Within the entries below, the lines from the one with "外部環境変化を含めた機能拡張にも随時" through the one with "吉原 佑に関連のあるブログ" are to be set down exactly, both ends kept.

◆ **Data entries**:
+--

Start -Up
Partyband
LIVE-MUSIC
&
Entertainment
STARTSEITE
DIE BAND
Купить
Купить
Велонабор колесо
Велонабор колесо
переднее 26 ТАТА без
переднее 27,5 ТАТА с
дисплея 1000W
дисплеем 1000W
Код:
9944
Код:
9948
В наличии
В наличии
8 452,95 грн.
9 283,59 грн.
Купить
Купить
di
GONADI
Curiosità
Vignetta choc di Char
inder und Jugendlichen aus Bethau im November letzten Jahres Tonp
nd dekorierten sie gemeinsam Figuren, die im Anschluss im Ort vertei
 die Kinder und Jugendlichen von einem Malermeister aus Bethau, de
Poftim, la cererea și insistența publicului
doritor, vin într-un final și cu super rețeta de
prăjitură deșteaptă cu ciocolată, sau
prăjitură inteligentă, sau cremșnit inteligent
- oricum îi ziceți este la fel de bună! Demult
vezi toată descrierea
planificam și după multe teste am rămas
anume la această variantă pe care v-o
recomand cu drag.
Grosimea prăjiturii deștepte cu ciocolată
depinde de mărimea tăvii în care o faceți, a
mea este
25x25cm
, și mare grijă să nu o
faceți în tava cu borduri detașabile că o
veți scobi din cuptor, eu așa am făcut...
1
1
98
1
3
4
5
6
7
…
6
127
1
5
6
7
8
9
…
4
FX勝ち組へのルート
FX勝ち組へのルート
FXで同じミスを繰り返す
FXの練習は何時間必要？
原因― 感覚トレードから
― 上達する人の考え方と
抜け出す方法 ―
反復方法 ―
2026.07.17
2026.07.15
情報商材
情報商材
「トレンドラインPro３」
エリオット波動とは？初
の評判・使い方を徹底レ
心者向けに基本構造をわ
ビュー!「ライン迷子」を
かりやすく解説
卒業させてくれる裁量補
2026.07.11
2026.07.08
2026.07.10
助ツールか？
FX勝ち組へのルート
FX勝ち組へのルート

+--

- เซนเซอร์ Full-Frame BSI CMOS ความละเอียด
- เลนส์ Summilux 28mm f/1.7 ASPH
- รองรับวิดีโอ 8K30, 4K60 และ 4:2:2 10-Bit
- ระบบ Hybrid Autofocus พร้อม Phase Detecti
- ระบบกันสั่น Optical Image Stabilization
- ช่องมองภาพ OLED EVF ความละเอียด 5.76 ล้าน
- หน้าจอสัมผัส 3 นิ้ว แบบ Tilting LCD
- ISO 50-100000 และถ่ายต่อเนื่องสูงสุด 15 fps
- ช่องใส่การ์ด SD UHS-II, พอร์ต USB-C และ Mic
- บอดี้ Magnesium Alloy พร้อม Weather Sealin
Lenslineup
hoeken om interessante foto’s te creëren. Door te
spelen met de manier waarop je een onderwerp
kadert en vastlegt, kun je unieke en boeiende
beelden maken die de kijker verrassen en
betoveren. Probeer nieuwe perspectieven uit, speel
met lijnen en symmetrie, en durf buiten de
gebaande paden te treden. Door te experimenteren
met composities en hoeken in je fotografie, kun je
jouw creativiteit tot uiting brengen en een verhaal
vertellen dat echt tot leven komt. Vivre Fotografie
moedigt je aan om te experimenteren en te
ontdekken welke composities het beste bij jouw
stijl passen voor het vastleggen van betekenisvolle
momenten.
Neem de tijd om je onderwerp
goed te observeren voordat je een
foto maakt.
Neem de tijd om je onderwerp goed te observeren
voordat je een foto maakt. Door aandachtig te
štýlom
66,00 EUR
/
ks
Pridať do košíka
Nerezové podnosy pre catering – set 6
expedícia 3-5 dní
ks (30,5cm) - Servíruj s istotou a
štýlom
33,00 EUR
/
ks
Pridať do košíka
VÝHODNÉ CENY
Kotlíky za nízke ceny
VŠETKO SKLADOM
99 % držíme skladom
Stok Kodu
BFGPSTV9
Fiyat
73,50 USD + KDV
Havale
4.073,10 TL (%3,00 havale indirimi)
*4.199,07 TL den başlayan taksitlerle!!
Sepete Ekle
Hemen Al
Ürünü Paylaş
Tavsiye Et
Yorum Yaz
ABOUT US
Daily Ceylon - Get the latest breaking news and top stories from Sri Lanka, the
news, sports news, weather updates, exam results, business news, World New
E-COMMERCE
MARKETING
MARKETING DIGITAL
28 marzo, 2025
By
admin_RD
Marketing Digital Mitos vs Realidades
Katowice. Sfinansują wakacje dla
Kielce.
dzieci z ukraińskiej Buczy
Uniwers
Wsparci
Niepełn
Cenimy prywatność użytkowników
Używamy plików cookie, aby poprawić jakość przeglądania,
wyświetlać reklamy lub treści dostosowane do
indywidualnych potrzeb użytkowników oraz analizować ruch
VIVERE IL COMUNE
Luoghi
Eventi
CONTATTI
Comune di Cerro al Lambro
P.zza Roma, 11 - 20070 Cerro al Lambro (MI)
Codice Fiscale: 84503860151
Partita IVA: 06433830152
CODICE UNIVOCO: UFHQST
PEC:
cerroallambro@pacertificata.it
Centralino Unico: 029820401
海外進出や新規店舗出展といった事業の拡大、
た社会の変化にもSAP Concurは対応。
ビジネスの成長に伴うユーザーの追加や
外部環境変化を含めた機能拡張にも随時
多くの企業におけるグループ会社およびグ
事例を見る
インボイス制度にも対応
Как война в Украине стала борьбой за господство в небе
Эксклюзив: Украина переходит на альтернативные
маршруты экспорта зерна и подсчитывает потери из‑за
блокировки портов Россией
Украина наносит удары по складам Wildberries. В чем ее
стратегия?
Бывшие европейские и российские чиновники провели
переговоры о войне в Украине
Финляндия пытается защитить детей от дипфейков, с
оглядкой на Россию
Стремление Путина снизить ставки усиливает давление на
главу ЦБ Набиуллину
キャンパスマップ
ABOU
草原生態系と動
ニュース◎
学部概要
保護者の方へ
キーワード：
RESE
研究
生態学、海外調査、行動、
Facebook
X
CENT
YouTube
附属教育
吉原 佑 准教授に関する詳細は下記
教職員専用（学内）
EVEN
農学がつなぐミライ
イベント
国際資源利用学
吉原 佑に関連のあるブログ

+--

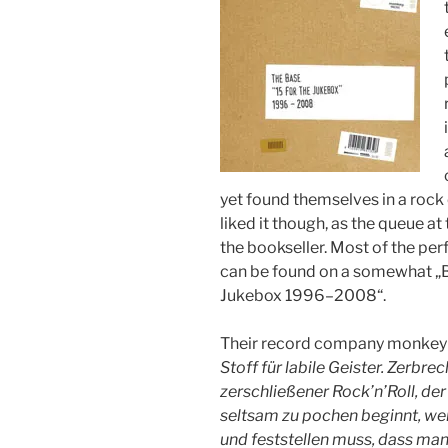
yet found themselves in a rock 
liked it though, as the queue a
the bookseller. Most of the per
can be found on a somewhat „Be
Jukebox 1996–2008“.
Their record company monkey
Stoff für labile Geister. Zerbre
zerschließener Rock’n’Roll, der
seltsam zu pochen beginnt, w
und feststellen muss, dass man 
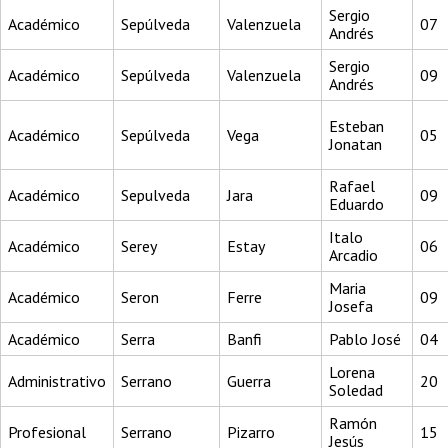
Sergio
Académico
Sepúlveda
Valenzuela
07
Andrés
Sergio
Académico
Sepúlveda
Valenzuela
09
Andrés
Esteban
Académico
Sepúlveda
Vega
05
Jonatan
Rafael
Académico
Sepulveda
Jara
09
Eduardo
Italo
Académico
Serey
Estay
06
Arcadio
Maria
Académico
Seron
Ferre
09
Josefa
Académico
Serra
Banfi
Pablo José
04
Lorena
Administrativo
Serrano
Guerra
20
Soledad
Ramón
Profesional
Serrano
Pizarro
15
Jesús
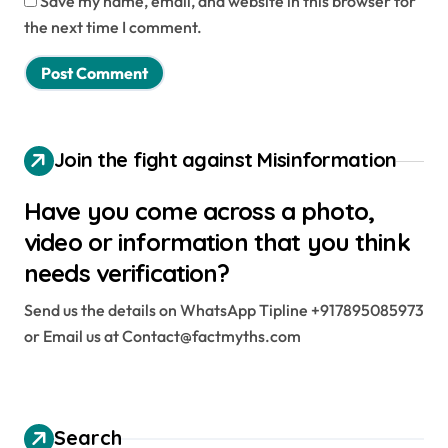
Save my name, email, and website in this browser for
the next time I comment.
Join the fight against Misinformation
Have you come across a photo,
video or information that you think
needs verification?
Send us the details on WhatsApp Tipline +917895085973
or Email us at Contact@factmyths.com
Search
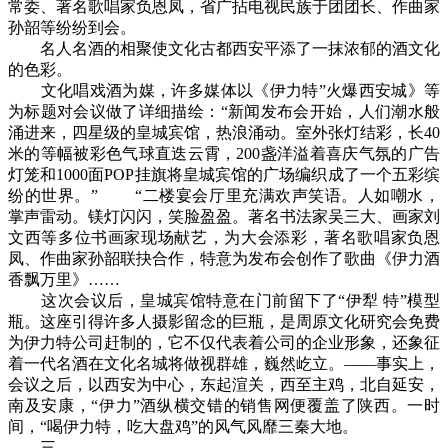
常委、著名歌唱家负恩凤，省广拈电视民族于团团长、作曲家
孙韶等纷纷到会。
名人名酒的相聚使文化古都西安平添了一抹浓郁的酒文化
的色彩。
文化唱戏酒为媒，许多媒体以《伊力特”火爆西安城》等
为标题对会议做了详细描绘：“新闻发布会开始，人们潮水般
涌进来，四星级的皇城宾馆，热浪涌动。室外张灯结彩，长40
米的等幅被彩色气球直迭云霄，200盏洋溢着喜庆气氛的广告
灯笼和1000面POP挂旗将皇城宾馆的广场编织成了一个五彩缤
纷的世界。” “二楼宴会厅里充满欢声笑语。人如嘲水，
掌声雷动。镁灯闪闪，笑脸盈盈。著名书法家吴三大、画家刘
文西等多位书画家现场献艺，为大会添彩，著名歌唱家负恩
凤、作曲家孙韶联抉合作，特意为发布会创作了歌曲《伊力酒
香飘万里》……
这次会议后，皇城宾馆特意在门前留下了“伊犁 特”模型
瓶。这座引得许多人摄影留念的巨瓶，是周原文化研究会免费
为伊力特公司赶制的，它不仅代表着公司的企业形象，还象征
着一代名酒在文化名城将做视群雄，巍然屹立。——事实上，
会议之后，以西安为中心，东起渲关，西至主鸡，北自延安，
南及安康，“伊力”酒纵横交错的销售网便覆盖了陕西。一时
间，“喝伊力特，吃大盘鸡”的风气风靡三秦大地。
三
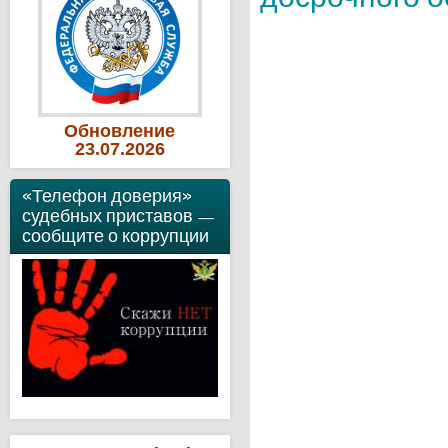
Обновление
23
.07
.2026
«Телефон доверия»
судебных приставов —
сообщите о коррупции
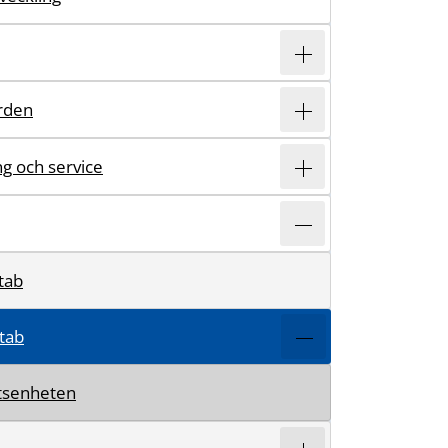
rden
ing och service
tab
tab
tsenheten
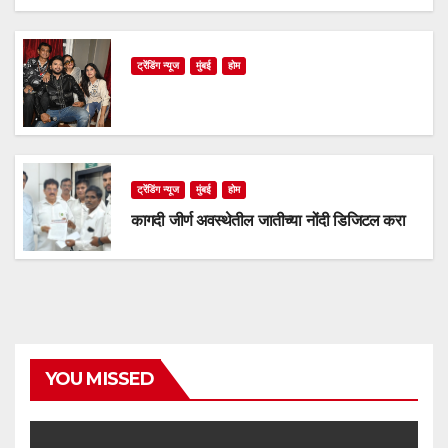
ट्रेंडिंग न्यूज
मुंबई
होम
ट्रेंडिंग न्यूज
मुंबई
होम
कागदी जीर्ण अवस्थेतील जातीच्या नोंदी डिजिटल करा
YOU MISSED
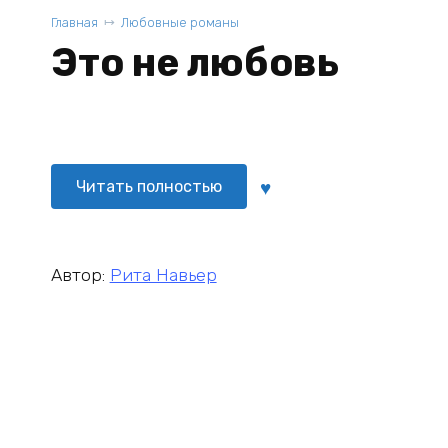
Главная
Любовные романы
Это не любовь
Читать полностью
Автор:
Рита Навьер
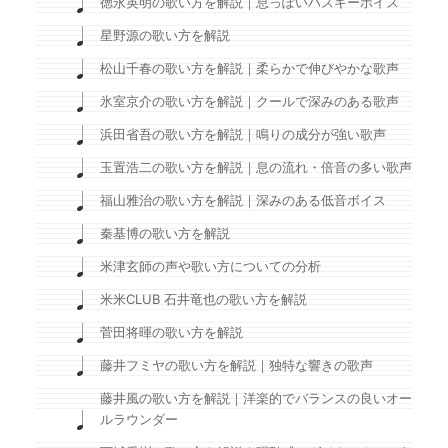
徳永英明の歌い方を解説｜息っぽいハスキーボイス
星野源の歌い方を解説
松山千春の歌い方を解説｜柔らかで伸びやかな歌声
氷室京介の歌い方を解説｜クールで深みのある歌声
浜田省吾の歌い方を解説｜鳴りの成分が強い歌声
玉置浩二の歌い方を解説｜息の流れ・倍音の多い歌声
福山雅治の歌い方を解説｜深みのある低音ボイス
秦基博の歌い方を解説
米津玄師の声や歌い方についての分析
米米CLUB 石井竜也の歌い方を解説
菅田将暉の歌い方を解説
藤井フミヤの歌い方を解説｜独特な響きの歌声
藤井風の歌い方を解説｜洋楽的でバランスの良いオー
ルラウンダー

+--

◆ **Answer**:
外部環境変化を含めた機能拡張にも随時
多くの企業におけるグループ会社およびグ
事例を見る
インボイス制度にも対応
Как война в Украине стала борьбой за господство в небе
Эксклюзив: Украина переходит на альтернативные
маршруты экспорта зерна и подсчитывает потери из‑за
блокировки портов Россией
Украина наносит удары по складам Wildberries. В чем ее
стратегия?
Бывшие европейские и российские чиновники провели
переговоры о войне в Украине
Финляндия пытается защитить детей от дипфейков, с
оглядкой на Россию
Стремление Путина снизить ставки усиливает давление на
главу ЦБ Набиуллину
キャンパスマップ
ABOU
草原生態系と動
ニュース◎
学部概要
保護者の方へ
キーワード：
RESE
研究
生態学、海外調査、行動、
Facebook
X
CENT
YouTube
附属教育
吉原 佑 准教授に関する詳細は下記
教職員専用（学内）
EVEN
農学がつなぐミライ
イベント
国際資源利用学
吉原 佑に関連のあるブログ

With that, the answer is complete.